The governing equations were discretized using the finite volume method (FVM), and the pressure–velocity coupling was solved using the SIMPLE algorithm.
The gas composition from the soft melting zone into the indirect reduction zone is calculated by the material balance, and the original condition of the material is listed in Table 3. The calculation process refers to our previous research [23]. The initial gas composition calculated by material balance is as follows: ① (smelting intensity 0.80 t/(m3·d))40.19% CO, 1.39% H2, 58.42% N2; ② (smelting intensity 1.25 t/(m3·d))42.96% CO, 4.64% H2, 52.40% N2; and ③ (smelting intensity 1.40 t/(m3·d))44.03% CO, 5.72% H2, 50.25% N2.
At the inlet, a uniform velocity profile of gas was imposed, with velocities of 8.95 m/s, 9.00 m/s, and 9.05 m/s corresponding to low, medium, and high smelting intensities, respectively. The inlet temperatures of the gas under different smelting intensities were obtained from the softening–smelting experiment results (see Section 3.1 for details). The no-slip boundary condition was applied on all solid walls, assuming zero velocity at the wall surface.
The temperature of the cohesive zone corresponding to different smelting intensities is obtained from the softening droplet experiment. The sample composition and experimental scheme are listed in Table 4 and Table 5, respectively.
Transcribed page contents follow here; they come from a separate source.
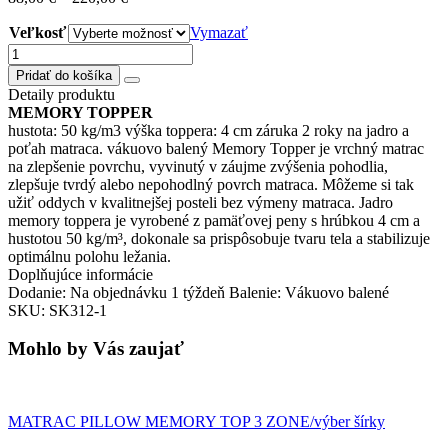
Veľkosť
Vymazať
množstvo
TOPPER
Pridať do košíka
MEMORY
Detaily produktu
výber
MEMORY TOPPER
šírky
hustota: 50 kg/m3 výška toppera: 4 cm záruka 2 roky na jadro a
(80cm-
poťah matraca. vákuovo balený Memory Topper je vrchný matrac
200cm)
na zlepšenie povrchu, vyvinutý v záujme zvýšenia pohodlia,
zlepšuje tvrdý alebo nepohodlný povrch matraca. Môžeme si tak
užiť oddych v kvalitnejšej posteli bez výmeny matraca. Jadro
memory toppera je vyrobené z pamäťovej peny s hrúbkou 4 cm a
hustotou 50 kg/m³, dokonale sa prispôsobuje tvaru tela a stabilizuje
optimálnu polohu ležania.
Doplňujúce informácie
Dodanie: Na objednávku 1 týždeň Balenie: Vákuovo balené
SKU: SK312-1
Mohlo by Vás zaujať
MATRAC PILLOW MEMORY TOP 3 ZONE/výber šírky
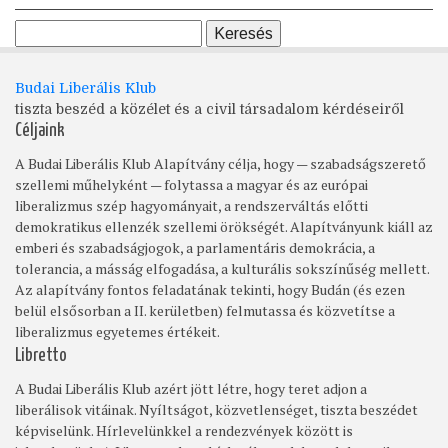
Budai Liberális Klub
tiszta beszéd a közélet és a civil társadalom kérdéseiről
Céljaink
A Budai Liberális Klub Alapítvány célja, hogy — szabadságszerető
szellemi műhelyként — folytassa a magyar és az európai
liberalizmus szép hagyományait, a rendszerváltás előtti
demokratikus ellenzék szellemi örökségét. Alapítványunk kiáll az
emberi és szabadságjogok, a parlamentáris demokrácia, a
tolerancia, a másság elfogadása, a kulturális sokszínűség mellett.
Az alapítvány fontos feladatának tekinti, hogy Budán (és ezen
belül elsősorban a II. kerületben) felmutassa és közvetítse a
liberalizmus egyetemes értékeit.
Libretto
A Budai Liberális Klub azért jött létre, hogy teret adjon a
liberálisok vitáinak. Nyíltságot, közvetlenséget, tiszta beszédet
képviselünk. Hírlevelünkkel a rendezvények között is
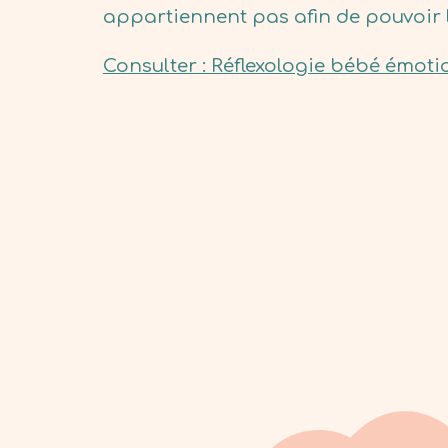
appartiennent pas afin de pouvoir l
Consulter : Réflexologie bébé émoti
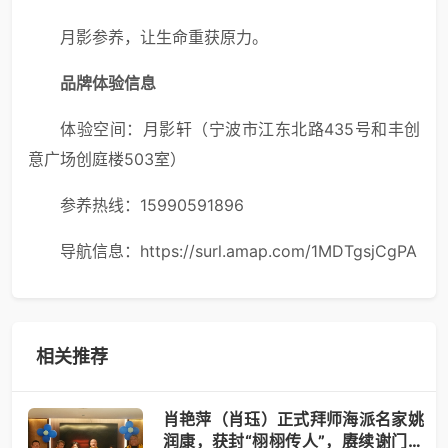
月影参养，让生命重获原力。
品牌体验信息
体验空间：月影轩（宁波市江东北路435号和丰创
意广场创庭楼503室）
参养热线：15990591896
导航信息：https://surl.amap.com/1MDTgsjCgPA
相关推荐
肖艳萍（肖珏）正式拜师海派名家姚
润康，获封“栩栩传人”，赓续谢门艺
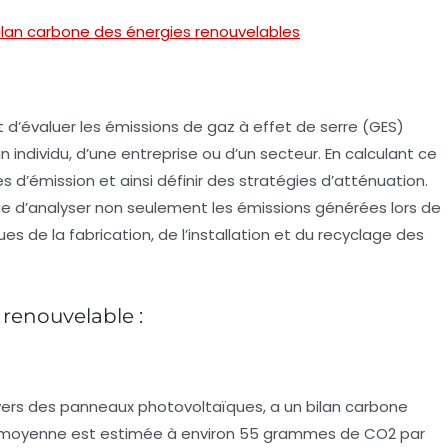
lan carbone des énergies renouvelables
d’évaluer les émissions de
gaz à effet de serre
(GES)
 individu, d’une entreprise ou d’un secteur. En calculant ce
ces d’émission et ainsi définir des stratégies d’atténuation.
que d’analyser non seulement les émissions générées lors de
ues de la fabrication, de l’installation et du recyclage des
 renouvelable :
ravers des panneaux photovoltaïques, a un
bilan carbone
, la moyenne est estimée à environ 55 grammes de CO2 par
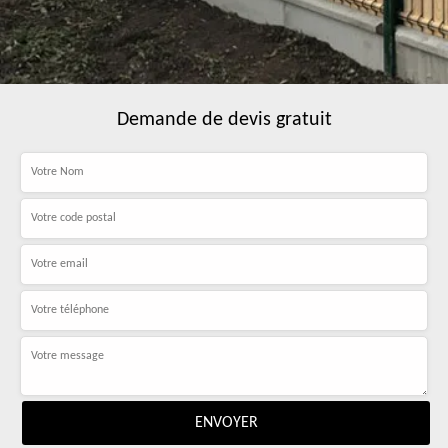
Demande de devis gratuit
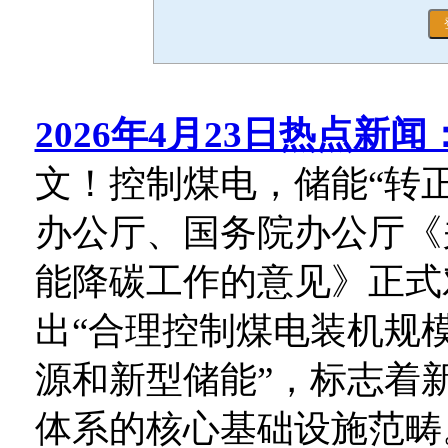
2026年4月23日热点新闻
文！控制煤电，储能“转正”
办公厅、国务院办公厅《
能降碳工作的意见》正式
出“合理控制煤电装机规
源和新型储能”，标志着
体系的核心基础设施范畴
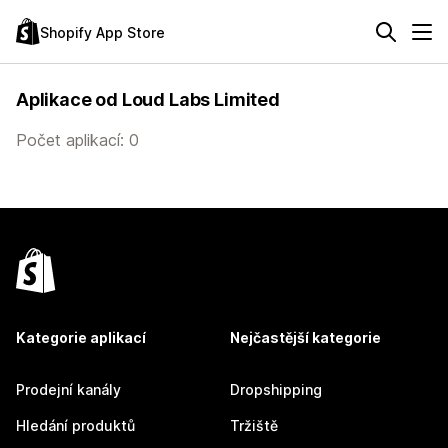
Shopify App Store
Aplikace od Loud Labs Limited
Počet aplikací: 0
Kategorie aplikací
Nejčastější kategorie
Prodejní kanály
Dropshipping
Hledání produktů
Tržiště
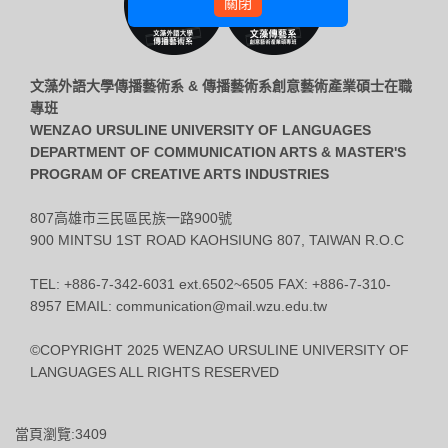
關閉
文藻外語大學傳播藝術系 & 傳播藝術系創意藝術產業碩士在職
專班
WENZAO URSULINE UNIVERSITY OF LANGUAGES
DEPARTMENT OF COMMUNICATION ARTS & MASTER'S
PROGRAM OF CREATIVE ARTS INDUSTRIES
807高雄市三民區民族一路900號
900 MINTSU 1ST ROAD KAOHSIUNG 807, TAIWAN R.O.C
TEL: +886-7-342-6031 ext.6502~6505 FAX: +886-7-310-
8957 EMAIL: communication@mail.wzu.edu.tw
©COPYRIGHT 2025 WENZAO URSULINE UNIVERSITY OF
LANGUAGES ALL RIGHTS RESERVED
當頁瀏覽:3409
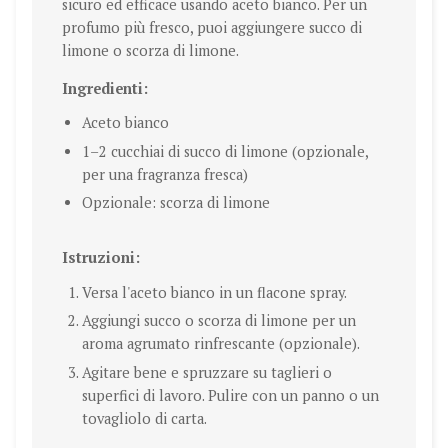
sicuro ed efficace usando aceto bianco. Per un
profumo più fresco, puoi aggiungere succo di
limone o scorza di limone.
Ingredienti:
Aceto bianco
1–2 cucchiai di succo di limone (opzionale,
per una fragranza fresca)
Opzionale: scorza di limone
Istruzioni:
Versa l'aceto bianco in un flacone spray.
Aggiungi succo o scorza di limone per un
aroma agrumato rinfrescante (opzionale).
Agitare bene e spruzzare su taglieri o
superfici di lavoro. Pulire con un panno o un
tovagliolo di carta.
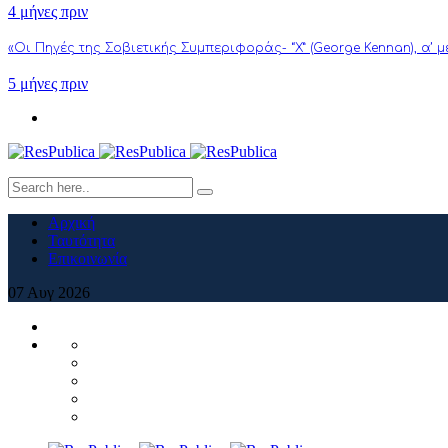
4 μήνες πριν
«Οι Πηγές της Σοβιετικής Συμπεριφοράς- “Χ” (George Kennan), α’ 
5 μήνες πριν
Αρχική
Ταυτότητα
Επικοινωνία
07
Αυγ
2026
The experimental steps and instruments refer to our previous research [24]. The results of the initial gas composition and softening temperature were then loaded in the simulation with a consideration of all the transfers and reactions. The conservation equations were solved numerically by the finite volume method with commercial software ANSYS FLUENT (release 2023 R1) [25]. The simulation was considered to have converged when the residuals for each variable were less than 10−5.
The assumptions for this model were as follows: (1) the powder phase was not considered; (2) other chemical reactions such as reduction of carbonate decomposition and reduction of non-ferrous compounds were ignored; (3) the initial gas temperature was 100 K higher than the temperature of the soft melting zone; and (4) the melting of solids was ignored.

3. Results and Discussion

3.1. Results of Measurements on Softening–Smelting Properties and Model Validation

The results of the softening–dripping test experiments are illustrated in Figure 2. It can be observed from the figure that there is a significant range for the dripping zones corresponding to the three types of furnace burdens, with all exhibiting relatively high dripping temperatures (Td). This was attributed to the presence of high concentrations of difficult-to-reduce materials, the oxides of vanadium and titanium, which required higher reduction temperatures. Further observations from Figure 2 reveal that as the proportion of Baima pellets increases, the cohesive zone of the mixed burdens become wider, with both the onset of softening and the beginning dripping temperatures decreasing. When a substantial amount of Baima pellets were replaced by the self-produced pellets, an improvement in the softening–melting indices of the mixed burdens was noted, specifically seen as a decrease in the position of the s cohesive zone and a thinning of its thickness. The material analysis in Table 4 reveals a noticeable difference in the FeO content between the two types of pellets; the FeO content in Baima pellets is more than double that of the self-produced pellets. FeO easily forms a hard-to-reduce fayalite phase with SiO2, which hinders the reduction process [26]. Consequently, Baima pellets with higher FeO content are more difficult to reduce than self-produced pellets. The self-produced pellets, having better reducibility, can rapidly reduce to form metallic iron phases, thus raising the overall melting point of the furnace burdens and causing a lowering of the softening band.
The main composition and temperature of the top gas obtained by bringing the above drop temperature into the numerical simulation are listed in Table 6 and compared with the actual blast furnace gas composition and temperature. It can be observed from Table 6 that the simulation results of the two main gas components are slightly lower than the actual blast furnace value, while the gas temperature is very close to the actual value. These simulation results agree with the actual BF in-furnace state, and the error between the top gas parameters and the actual value is less than 5%, suggesting that the developed model is reliable.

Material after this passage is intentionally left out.